Report each line of the records below that uses the word "sind".
[Extracted information — start]
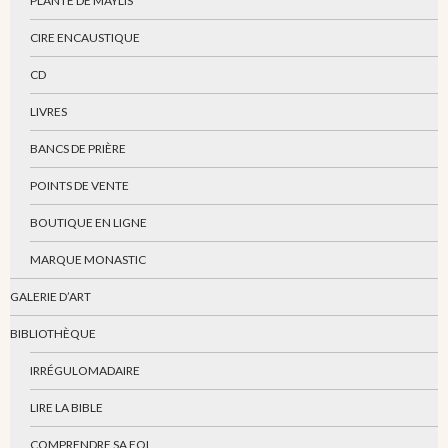
PLANTE DE MAYLIS
CIRE ENCAUSTIQUE
CD
LIVRES
BANCS DE PRIÈRE
POINTS DE VENTE
BOUTIQUE EN LIGNE
MARQUE MONASTIC
GALERIE D’ART
BIBLIOTHÈQUE
IRRÉGULOMADAIRE
LIRE LA BIBLE
COMPRENDRE SA FOI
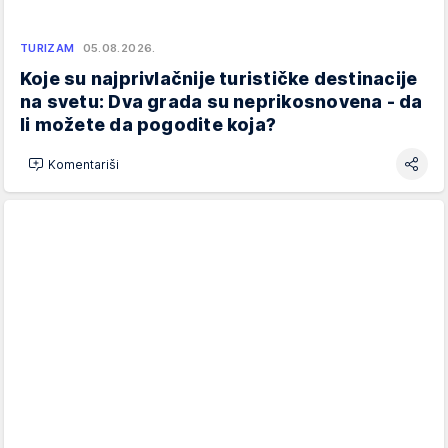
TURIZAM
05.08.2026.
Koje su najprivlačnije turističke destinacije
na svetu: Dva grada su neprikosnovena - da
li možete da pogodite koja?
Komentariši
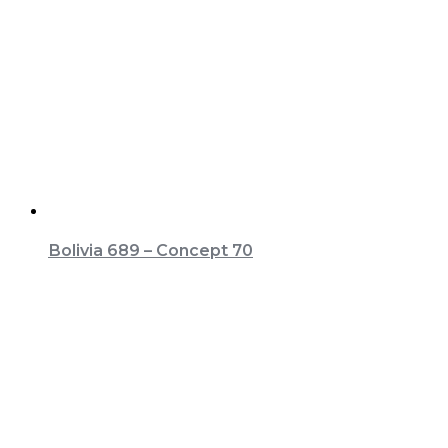
Bolivia 689 – Concept 70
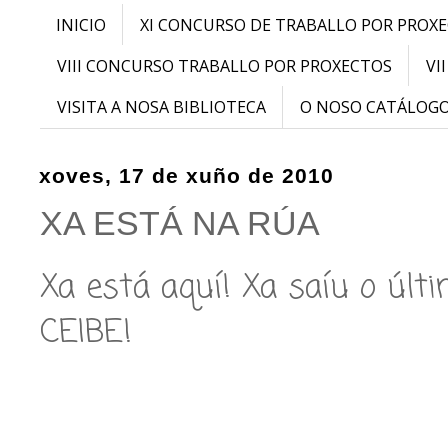
INICIO
XI CONCURSO DE TRABALLO POR PROX
VIII CONCURSO TRABALLO POR PROXECTOS
VI
VISITA A NOSA BIBLIOTECA
O NOSO CATÁLOG
xoves, 17 de xuño de 2010
XA ESTÁ NA RÚA
Xa está aquí! Xa saíu o últ
CEIBE!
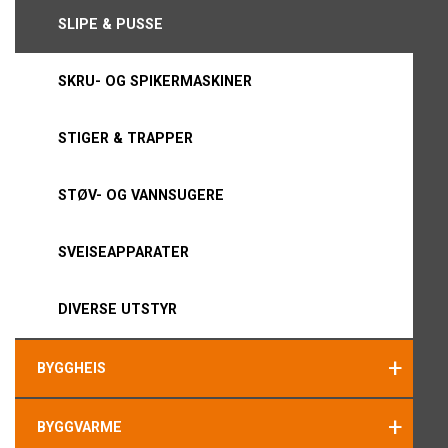
SLIPE & PUSSE
SKRU- OG SPIKERMASKINER
STIGER & TRAPPER
STØV- OG VANNSUGERE
SVEISEAPPARATER
DIVERSE UTSTYR
+
BYGGHEIS
+
BYGGVARME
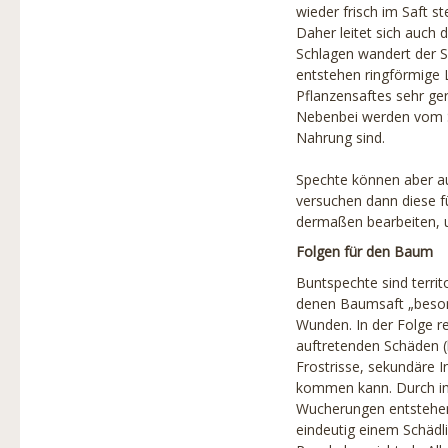
Baumschutz
wieder frisch im Saft s
Daher leitet sich auch 
Produkte
Schlagen wandert der S
entstehen ringförmige 
Partner
Pflanzensaftes sehr ge
Nebenbei werden vom S
Projekte
Nahrung sind.
Links
Spechte können aber au
Stadtbaumbuch
versuchen dann diese 
dermaßen bearbeiten, u
Über uns
Folgen für den Baum
Baumbilder
Buntspechte sind territ
denen Baumsaft „beson
Wunden. In der Folge r
auftretenden Schäden (b
Frostrisse, sekundäre 
kommen kann. Durch im
Wucherungen entstehen
eindeutig einem Schädl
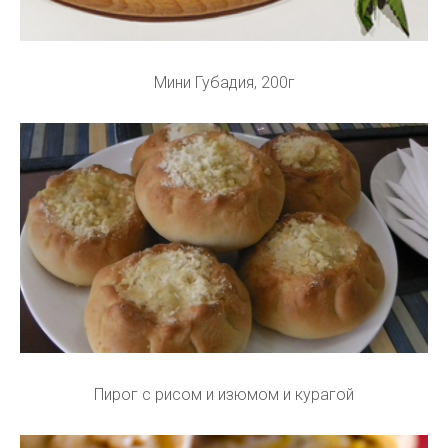
Мини Губадия, 200г
Пирог с рисом и изюмом и курагой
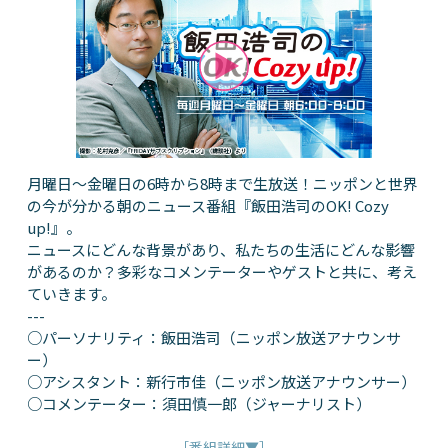
月曜日～金曜日の6時から8時まで生放送！ニッポンと世界
の今が分かる朝のニュース番組『飯田浩司のOK! Cozy
up!』。
ニュースにどんな背景があり、私たちの生活にどんな影響
があるのか？多彩なコメンテーターやゲストと共に、考え
ていきます。
---
○パーソナリティ：飯田浩司（ニッポン放送アナウンサ
ー）
○アシスタント：新行市佳（ニッポン放送アナウンサー）
○コメンテーター：須田慎一郎（ジャーナリスト）
［番組詳細▼］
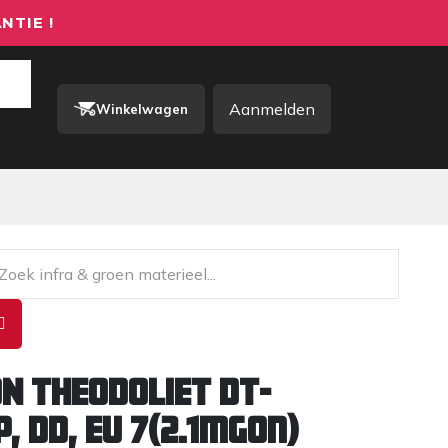
NTIE !
Aanmelden
Winkelwagen
rkkleding / PBM
Contact
N THEODOLIET DT-
, DD, EU 7(2.1mgon)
[Extracted information — finish]
◆ **Answer section**:
Nahrung sind.
Buntspechte sind territ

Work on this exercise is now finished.